◆ What this task involves
Retype only the lines that run from the top of the material below to the line bearing "Hız Kontrol Cihazları", inclusive, and keep the pictures out.

---------- Records shown ----------

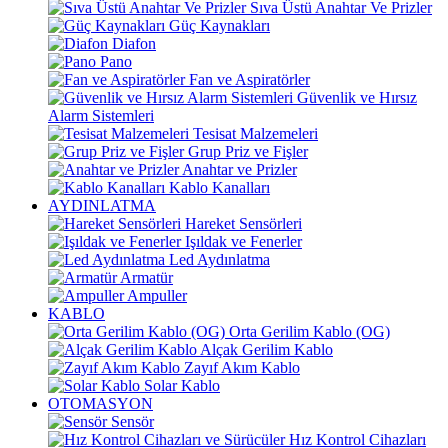
Sıva Üstü Anahtar Ve Prizler
Güç Kaynakları
Diafon
Pano
Fan ve Aspiratörler
Güvenlik ve Hırsız
Alarm Sistemleri
Tesisat Malzemeleri
Grup Priz ve Fişler
Anahtar ve Prizler
Kablo Kanalları
AYDINLATMA
Hareket Sensörleri
Işıldak ve Fenerler
Led Aydınlatma
Armatür
Ampuller
KABLO
Orta Gerilim Kablo (OG)
Alçak Gerilim Kablo
Zayıf Akım Kablo
Solar Kablo
OTOMASYON
Sensör
Hız Kontrol Cihazları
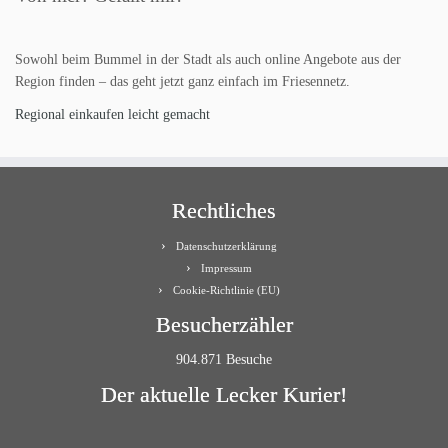
Sowohl beim Bummel in der Stadt als auch online Angebote aus der
Region finden – das geht jetzt ganz einfach im Friesennetz.
Regional einkaufen leicht gemacht
Rechtliches
Datenschutzerklärung
Impressum
Cookie-Richtlinie (EU)
Besucherzähler
904.871 Besuche
Der aktuelle Lecker Kurier!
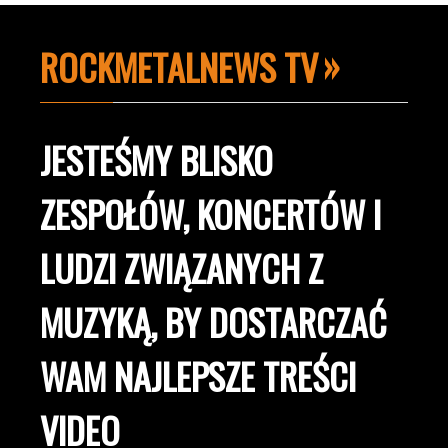
ROCKMETALNEWS TV
JESTEŚMY BLISKO
ZESPOŁÓW, KONCERTÓW I
LUDZI ZWIĄZANYCH Z
MUZYKĄ, BY DOSTARCZAĆ
WAM NAJLEPSZE TREŚCI
VIDEO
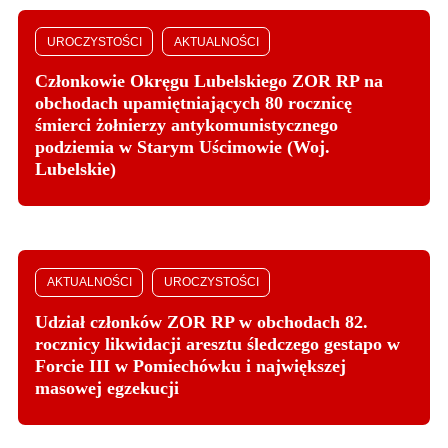
UROCZYSTOŚCI
AKTUALNOŚCI
Członkowie Okręgu Lubelskiego ZOR RP na
obchodach upamiętniających 80 rocznicę
śmierci żołnierzy antykomunistycznego
podziemia w Starym Uścimowie (Woj.
Lubelskie)
AKTUALNOŚCI
UROCZYSTOŚCI
Udział członków ZOR RP w obchodach 82.
rocznicy likwidacji aresztu śledczego gestapo w
Forcie III w Pomiechówku i największej
masowej egzekucji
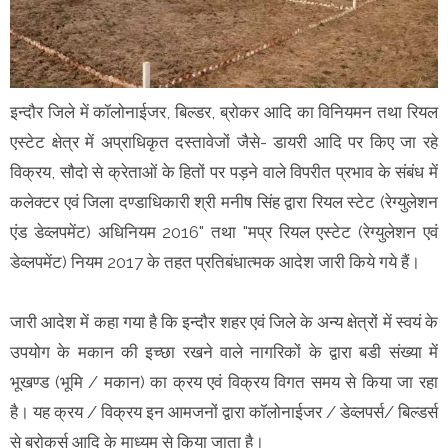
इन्दौर जिले में कॉलोनाईजर, बिल्डर, ब्रोकर आदि का विनियमन तथा रियल
एस्टेट क्षेत्र में अप्राधिकृत दस्तावेजों जैसे- डायरी आदि पर किए जा रहे
विक्रय, सौदो से क्रेताओं के हितों पर पड़ने वाले विपरीत प्रभाव के संबंध में
कलेक्टर एवं जिला दण्डाधिकारी श्री मनीष सिंह द्वारा रियल स्टेट (रेग्युलेशन
एंड डेव्लपमेंट) अधिनियम 2016" तथा "मप्र रियल एस्टेट (रेग्युलेशन एवं
डेव्लपमेंट) नियम 2017 के तहत प्रतिबंधात्मक आदेश जारी किये गये हैं।
जारी आदेश में कहा गया है कि इन्दौर शहर एवं जिले के अन्य क्षेत्रों में स्वयं के
उपयोग के मकान की इच्छा रखने वाले नागरिकों के द्वारा बडी संख्या में
भूखण्ड (भूमि / मकान) का क्रय एवं विक्रय विगत समय से किया जा रहा
है। यह क्रय / विक्रय इन आमजनों द्वारा कॉलोनाईजर / डेव्लपर्स/ बिल्डर्स
से ब्रोकर्स आदि के माध्यम से किया जाता है।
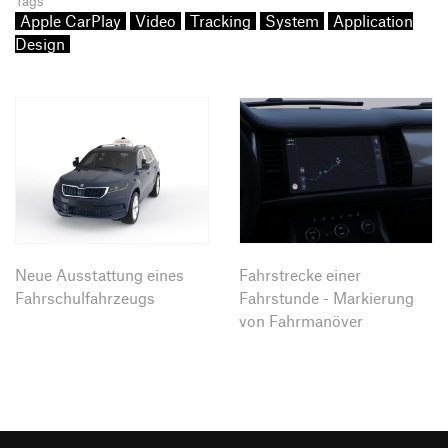
Tags
Apple CarPlay
Video
Tracking
System
Application
Design
Neue Ausstattung eines
Fahrstrecke einer
Fahrschulfahrzeugs
Fahrstunde - Markierung
von Fahrmanöver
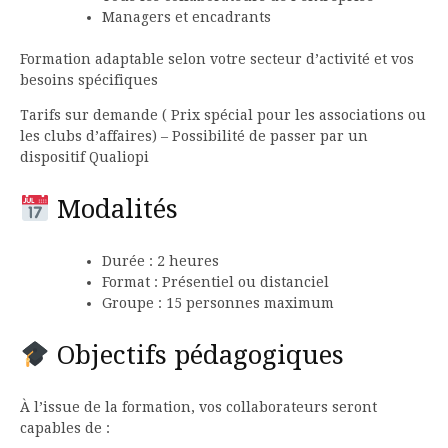
Managers et encadrants
Formation adaptable selon votre secteur d’activité et vos
besoins spécifiques
Tarifs sur demande ( Prix spécial pour les associations ou
les clubs d’affaires) – Possibilité de passer par un
dispositif Qualiopi
Modalités
Durée : 2 heures
Format : Présentiel ou distanciel
Groupe : 15 personnes maximum
Objectifs pédagogiques
À l’issue de la formation, vos collaborateurs seront
capables de :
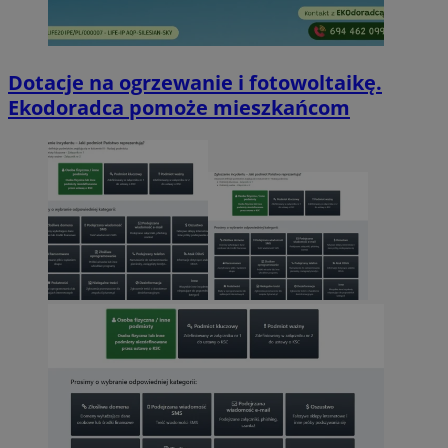
Dotacje na ogrzewanie i fotowoltaikę.
Ekodoradca pomoże mieszkańcom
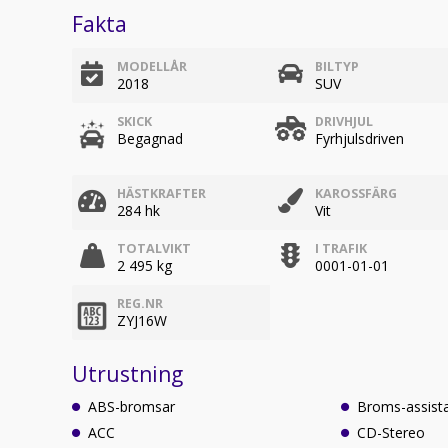
Fakta
MODELLÅR
BILTYP
2018
SUV
SKICK
DRIVHJUL
Begagnad
Fyrhjulsdriven
HÄSTKRAFTER
KAROSSFÄRG
284 hk
Vit
TOTALVIKT
I TRAFIK
2 495 kg
0001-01-01
REG.NR
ZYJ16W
Utrustning
ABS-bromsar
Broms-assist
ACC
CD-Stereo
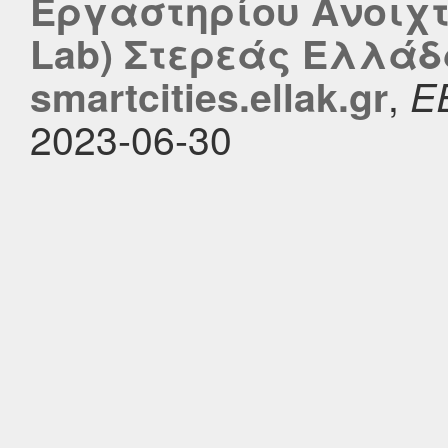
Εργαστηρίου Ανοιχ
Lab) Στερεάς Ελλάδ
,
smartcities.ellak.gr
Ε
2023-06-30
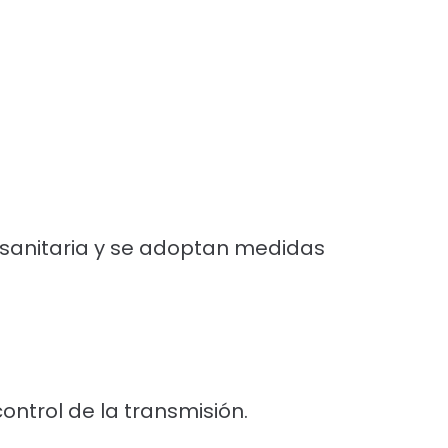
a sanitaria y se adoptan medidas
ontrol de la transmisión.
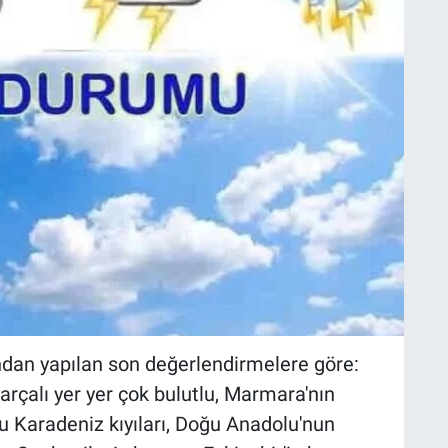
ndan yapılan son değerlendirmelere göre:
arçalı yer yer çok bulutlu, Marmara'nın
u Karadeniz kıyıları, Doğu Anadolu'nun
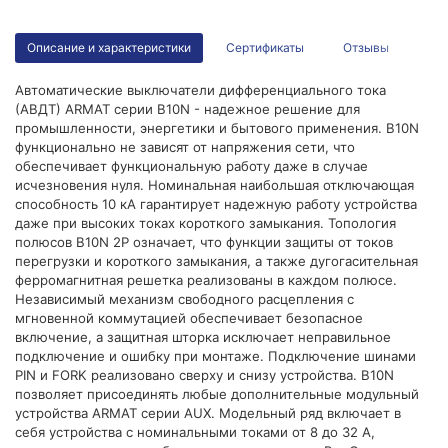
Описание и характеристики
Сертификаты
Отзывы
Автоматические выключатели дифференциального тока
(АВДТ) ARMAT серии B10N - надежное решение для
промышленности, энергетики и бытового применения. B10N
функционально не зависят от напряжения сети, что
обеспечивает функциональную работу даже в случае
исчезновения нуля. Номинальная наибольшая отключающая
способность 10 кА гарантирует надежную работу устройства
даже при высоких токах короткого замыкания. Топология
полюсов B10N 2P означает, что функции защиты от токов
перегрузки и короткого замыкания, а также дугогасительная
ферромагнитная решетка реализованы в каждом полюсе.
Независимый механизм свободного расцепления с
мгновенной коммутацией обеспечивает безопасное
включение, а защитная шторка исключает неправильное
подключение и ошибку при монтаже. Подключение шинами
PIN и FORK реализовано сверху и снизу устройства. B10N
позволяет присоединять любые дополнительные модульный
устройства ARMAT серии AUX. Модельный ряд включает в
себя устройства с номинальными токами от 8 до 32 А,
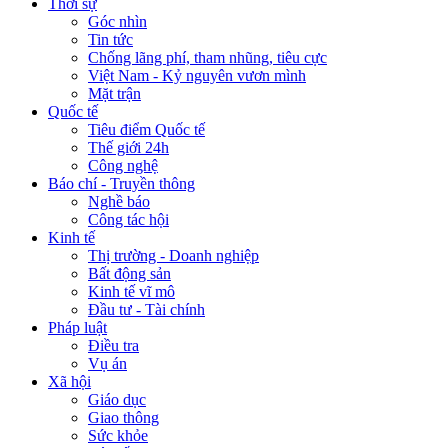
Thời sự
Góc nhìn
Tin tức
Chống lãng phí, tham nhũng, tiêu cực
Việt Nam - Kỷ nguyên vươn mình
Mặt trận
Quốc tế
Tiêu điểm Quốc tế
Thế giới 24h
Công nghệ
Báo chí - Truyền thông
Nghề báo
Công tác hội
Kinh tế
Thị trường - Doanh nghiệp
Bất động sản
Kinh tế vĩ mô
Đầu tư - Tài chính
Pháp luật
Điều tra
Vụ án
Xã hội
Giáo dục
Giao thông
Sức khỏe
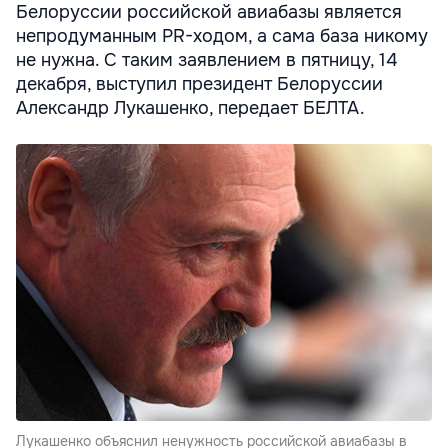
Белоруссии российской авиабазы является
непродуманным PR-ходом, а сама база никому
не нужна. С таким заявлением в пятницу, 14
декабря, выступил президент Белоруссии
Александр Лукашенко, передает БЕЛТА.
Лукашенко объяснил ненужность российской авиабазы в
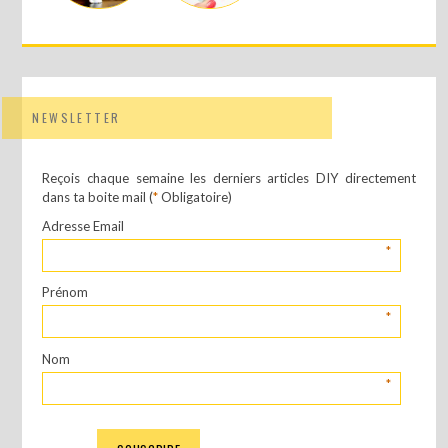
NEWSLETTER
Reçois chaque semaine les derniers articles DIY directement
dans ta boite mail (
*
Obligatoire)
Adresse Email
*
Prénom
*
Nom
*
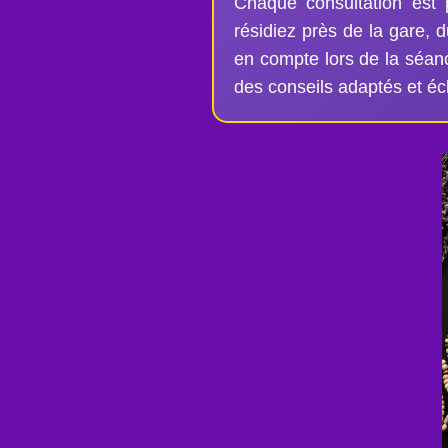
Chaque consultation est 
résidiez près de la gare, 
en compte lors de la séan
des conseils adaptés et écl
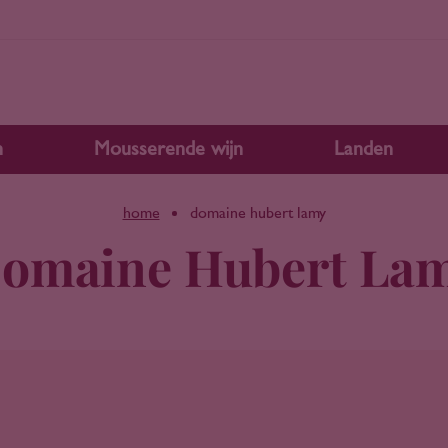
n
Mousserende wijn
Landen
home
domaine hubert lamy
omaine Hubert La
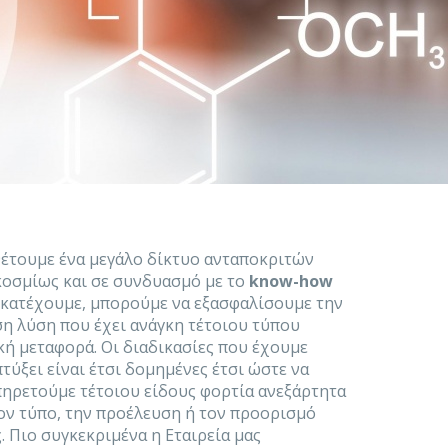
έτουμε ένα μεγάλο δίκτυο ανταποκριτών
κοσμίως και σε συνδυασμό με το
know-how
 κατέχουμε, μπορούμε να εξασφαλίσουμε την
η λύση που έχει ανάγκη τέτοιου τύπου
κή μεταφορά. Οι διαδικασίες που έχουμε
τύξει είναι έτσι δομημένες έτσι ώστε να
ηρετούμε τέτοιου είδους φορτία ανεξάρτητα
ον τύπο, την προέλευση ή τον προορισμό
. Πιο συγκεκριμένα η Εταιρεία μας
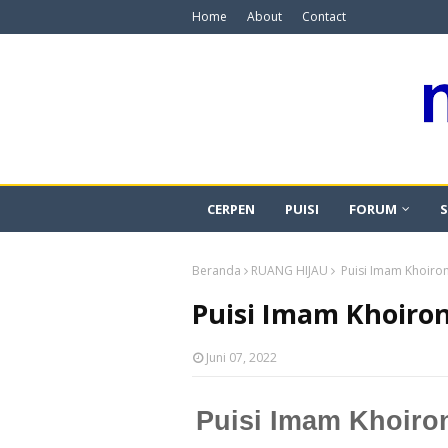
Home
About
Contact
CERPEN
PUISI
FORUM
S
Beranda
RUANG HIJAU
Puisi Imam Khoiron
Puisi Imam Khoiron
Juni 07, 2022
Puisi Imam Khoiro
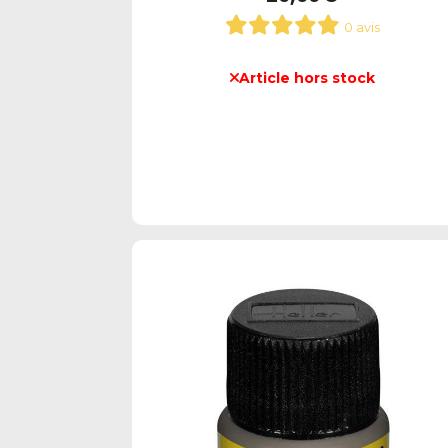
0 avis
Article hors stock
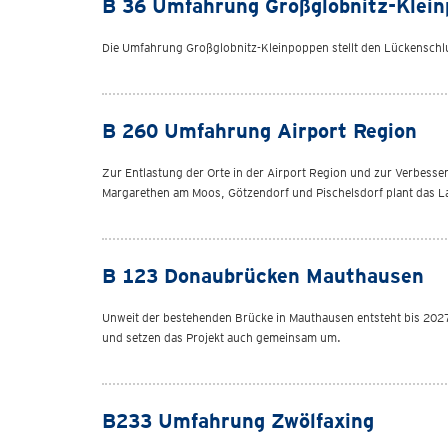
B 36 Umfahrung Großglobnitz-Klei
Die Umfahrung Großglobnitz-Kleinpoppen stellt den Lückenschlus
B 260 Umfahrung Airport Region
Zur Entlastung der Orte in der Airport Region und zur Verbesse
Margarethen am Moos, Götzendorf und Pischelsdorf plant das L
B 123 Donaubrücken Mauthausen
Unweit der bestehenden Brücke in Mauthausen entsteht bis 2027 
und setzen das Projekt auch gemeinsam um.
B233 Umfahrung Zwölfaxing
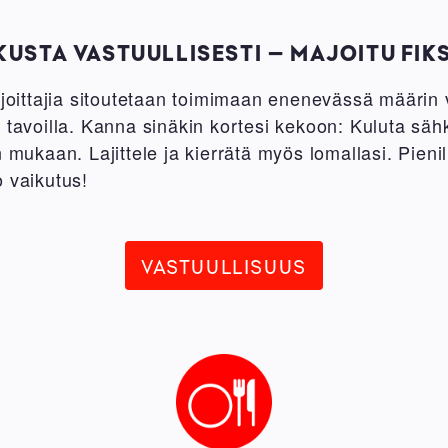
USTA VASTUULLISESTI – MAJOITU FIK
ittajia sitoutetaan toimimaan enenevässä määrin v
a tavoilla. Kanna sinäkin kortesi kekoon: Kuluta sä
 mukaan. Lajittele ja kierrätä myös lomallasi. Pienil
o vaikutus!
VASTUULLISUUS
Image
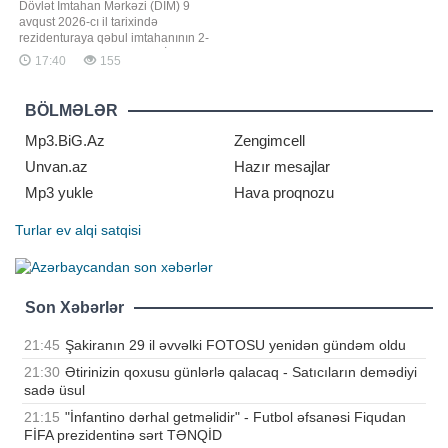
Dövlət İmtahan Mərkəzi (DİM) 9
avqust 2026-cı il tarixində
rezidenturaya qəbul imtahanının 2-
ci mərhələsini keçirəcək. BİG.AZ
17:40
155
xəbər verir ki, bu barədə DİM
məlumat yayıb. İmtahan Bakıda
DİM-in elektron imtahanlar
BÖLMƏLƏR
korpusunda (Binəqədi rayonu,
S.S.Axundov, 50. TÜRKPA-nın yanı)
Mp3.BiG.Az
Zengimcell
və Naxçıvan şəhəri 4 sayl
Unvan.az
Hazır mesajlar
Mp3 yukle
Hava proqnozu
Turlar
ev alqi satqisi
Son Xəbərlər
21:45
Şakiranın 29 il əvvəlki FOTOSU yenidən gündəm oldu
21:30
Ətirinizin qoxusu günlərlə qalacaq - Satıcıların demədiyi
sadə üsul
21:15
"İnfantino dərhal getməlidir" - Futbol əfsanəsi Fiqudan
FİFA prezidentinə sərt TƏNQİD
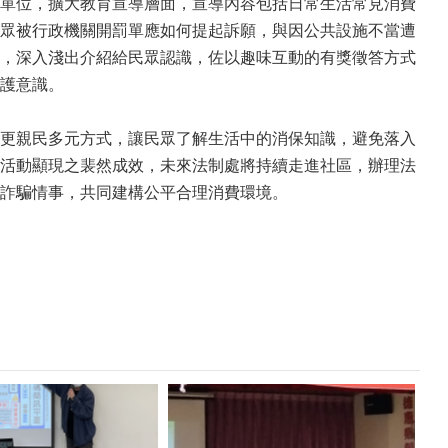
單位，擴大教育宣導層面，宣導內容包括日常生活常見消費
眾被行政機關開罰單應如何提起訴願，與因公共設施不當遭
，深入淺出介紹給民眾認識，佐以趣味互動的有獎徵答方式
護意識。
更親民多元方式，讓民眾了解生活中的消保知識，避免落入
活動顯現之裴然成效，未來法制處將持續走進社區，辦理法
詐騙情事，共同建構公平合理消費環境。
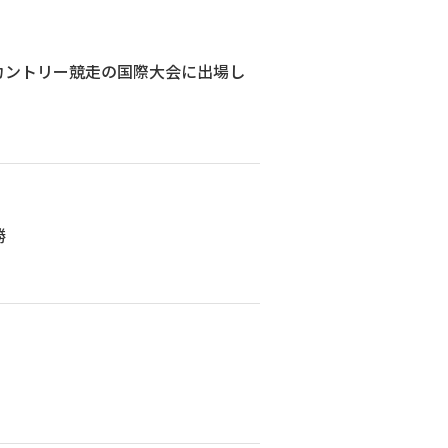
カントリー競走の国際大会に出場し
勝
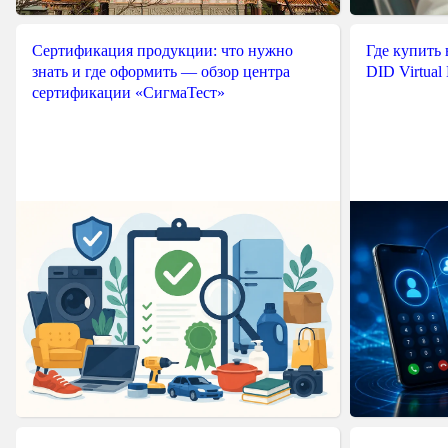
Сертификация продукции: что нужно
Где купить
знать и где оформить — обзор центра
DID Virtual
сертификации «СигмаТест»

----------

◆ Task response
Sıva Üstü Anahtar Ve Prizler
Güç Kaynakları
Diafon
Pano
Fan ve Aspiratörler
Güvenlik ve Hırsız
Alarm Sistemleri
Tesisat Malzemeleri
Grup Priz ve Fişler
Anahtar ve Prizler
Kablo Kanalları
AYDINLATMA
Hareket Sensörleri
Işıldak ve Fenerler
Led Aydınlatma
Armatür
Ampuller
KABLO
Orta Gerilim Kablo (OG)
Alçak Gerilim Kablo
Zayıf Akım Kablo
Solar Kablo
OTOMASYON
Sensör
Hız Kontrol Cihazları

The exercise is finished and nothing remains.